Uma região com riquezas e belezas naturais únicas no mundo, mas, ao mesmo tempo, com um povo em situação de vulnerabilidade social. Segundo dados do IBGE, mais de 47% da população da região amazônica vive abaixo da linha de pobreza, o que representa 1,9 milhões de pessoas.
Para reduzir estes índices de pobreza o Instituto UNA Brasil, uma organização missionária, seleciona profissionais voluntários para trabalhar junto a comunidades urbanas e ribeirinhas do Amazonas, entre outras ações no Brasil e em outros países.
Em São Pedro do Sul, três irmãos, a médica pediatra Ticiana Aita Xavier , o cirurgião dentista Tales Aita Xavier e a médica veterinária e acadêmica em odontologia, Ana Laura Aita Xavier, aceitaram o desafio de se unir a um grupo de voluntários e participar da Missão Amazônia promovida pelo Instituto UNA entre os dias 16 e 26 de fevereiro, cujo objetivo foi o de proporcionar atendimentos médicos e odontológicos a moradores ribeirinhos da Amazônia, além de outros trabalhos voluntários, como o de reformar o posto de saúde em uma das comunidades.

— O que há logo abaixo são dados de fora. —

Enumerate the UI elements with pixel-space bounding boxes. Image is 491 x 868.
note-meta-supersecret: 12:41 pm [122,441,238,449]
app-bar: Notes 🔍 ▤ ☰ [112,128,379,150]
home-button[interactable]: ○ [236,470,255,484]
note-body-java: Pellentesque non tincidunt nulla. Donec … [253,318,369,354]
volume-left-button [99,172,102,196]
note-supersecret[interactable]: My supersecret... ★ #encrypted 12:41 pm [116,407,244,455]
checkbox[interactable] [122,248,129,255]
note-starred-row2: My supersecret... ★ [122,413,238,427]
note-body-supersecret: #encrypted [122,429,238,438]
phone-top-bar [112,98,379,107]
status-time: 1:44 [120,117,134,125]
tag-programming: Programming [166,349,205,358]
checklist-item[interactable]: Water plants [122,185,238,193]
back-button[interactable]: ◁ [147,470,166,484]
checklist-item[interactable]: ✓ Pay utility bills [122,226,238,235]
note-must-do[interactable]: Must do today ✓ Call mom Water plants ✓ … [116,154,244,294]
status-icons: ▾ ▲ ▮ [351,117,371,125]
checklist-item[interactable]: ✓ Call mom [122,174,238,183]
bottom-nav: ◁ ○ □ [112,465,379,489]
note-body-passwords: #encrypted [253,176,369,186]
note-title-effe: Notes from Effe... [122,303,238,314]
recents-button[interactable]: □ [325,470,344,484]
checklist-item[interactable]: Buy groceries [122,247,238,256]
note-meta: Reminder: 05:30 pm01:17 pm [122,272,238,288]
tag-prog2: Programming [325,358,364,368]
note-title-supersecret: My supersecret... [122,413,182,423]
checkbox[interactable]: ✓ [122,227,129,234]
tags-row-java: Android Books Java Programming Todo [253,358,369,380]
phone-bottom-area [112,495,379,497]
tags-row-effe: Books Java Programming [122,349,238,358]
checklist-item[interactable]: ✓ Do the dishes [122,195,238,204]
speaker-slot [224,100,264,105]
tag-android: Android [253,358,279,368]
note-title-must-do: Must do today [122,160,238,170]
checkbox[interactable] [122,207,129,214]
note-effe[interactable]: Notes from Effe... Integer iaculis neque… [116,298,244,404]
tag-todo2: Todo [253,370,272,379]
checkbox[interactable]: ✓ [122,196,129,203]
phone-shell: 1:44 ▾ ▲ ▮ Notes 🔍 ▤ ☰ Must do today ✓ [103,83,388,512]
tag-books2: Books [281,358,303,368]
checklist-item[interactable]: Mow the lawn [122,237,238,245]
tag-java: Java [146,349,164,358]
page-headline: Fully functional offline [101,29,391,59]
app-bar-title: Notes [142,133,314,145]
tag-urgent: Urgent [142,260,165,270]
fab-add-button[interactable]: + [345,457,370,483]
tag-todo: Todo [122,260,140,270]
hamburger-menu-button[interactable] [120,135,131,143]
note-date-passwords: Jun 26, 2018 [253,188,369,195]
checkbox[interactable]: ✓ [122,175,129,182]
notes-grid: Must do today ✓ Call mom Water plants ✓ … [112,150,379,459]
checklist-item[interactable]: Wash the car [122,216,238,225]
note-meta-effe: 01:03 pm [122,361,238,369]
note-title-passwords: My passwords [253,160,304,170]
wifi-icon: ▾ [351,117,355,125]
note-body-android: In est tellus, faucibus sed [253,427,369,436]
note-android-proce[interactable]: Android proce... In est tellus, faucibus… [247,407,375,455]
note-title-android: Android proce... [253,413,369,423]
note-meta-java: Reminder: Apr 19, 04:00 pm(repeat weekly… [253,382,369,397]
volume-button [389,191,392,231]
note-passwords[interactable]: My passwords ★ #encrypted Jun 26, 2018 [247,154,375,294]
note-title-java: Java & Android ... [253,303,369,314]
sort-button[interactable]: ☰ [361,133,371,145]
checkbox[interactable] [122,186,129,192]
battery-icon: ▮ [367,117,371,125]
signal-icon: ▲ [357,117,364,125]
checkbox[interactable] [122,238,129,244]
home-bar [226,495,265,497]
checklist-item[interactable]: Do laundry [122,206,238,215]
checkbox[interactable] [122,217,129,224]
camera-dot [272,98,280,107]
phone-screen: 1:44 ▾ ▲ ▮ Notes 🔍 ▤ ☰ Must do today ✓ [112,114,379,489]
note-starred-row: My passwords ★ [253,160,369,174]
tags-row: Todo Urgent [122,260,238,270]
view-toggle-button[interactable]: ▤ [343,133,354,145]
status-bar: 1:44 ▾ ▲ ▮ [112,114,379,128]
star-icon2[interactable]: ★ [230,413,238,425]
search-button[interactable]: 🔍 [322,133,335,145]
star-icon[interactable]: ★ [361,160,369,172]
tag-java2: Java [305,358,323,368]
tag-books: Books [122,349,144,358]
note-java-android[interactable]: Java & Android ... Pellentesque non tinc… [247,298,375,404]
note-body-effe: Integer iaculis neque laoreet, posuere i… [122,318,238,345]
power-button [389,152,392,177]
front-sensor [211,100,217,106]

De acordo com Ana Laura, o Instituto UNA abriu as inscrições para a Missão Amazônia em julho de 2022, através de sua conta no Instagram. “Eu e a Ticiana nos inscrevemos e fomos selecionadas. Já a história do Tales foi um pouco diferente. Um dia antes de embarcarmos para a missão descobrimos que o dentista que iria havia desistido de participar. Foi quando convidamos o Tales para nos acompanhar e, para a nossa surpresa, ele topou mesmo em cima da hora”, conta.

Conforme Ana Laura, em Manaus eles encontraram o restante do grupo de voluntários, formado por médicos, dentista, enfermeira, pintores, engenheiro civil, advogados, veterinários e acadêmicos de vários cursos vindos de outras regiões do país. “Viajamos 2 horas de ônibus até a cidade de Manacapuru onde havia um barco a nossa espera para iniciarmos a nossa jornada pelo rio Solimões. Depois viajamos por mais 8 horas de barco (cerca de 70 km) de Manacapuru até a comunidade ribeirinha onde permanecemos durante 10 dias. A comunidade se chama Rosa de Saron. Lá dormíamos em redes, o consultório odontológico foi montado no quarto da casa do líder da comunidade e os consultórios médicos e a farmácia numa pequena igreja, conta.

Na comunidade, o grupo realizou 100 atendimentos médicos e 70 atendimentos odontológicos, além de outros serviços profissionais. “Atendíamos a população da Rosa de Saron e de outros moradores próximos, que vinham de barco até à comunidade onde estava acontecendo os atendimentos”, lembra.
“A população local foi sempre muito gentil e acolhedora. Além disso, se mostrou sempre muito grata com tudo que estávamos fazendo. Foi uma experiência única que vamos levar para a vida toda!”, salientou Ana Laura.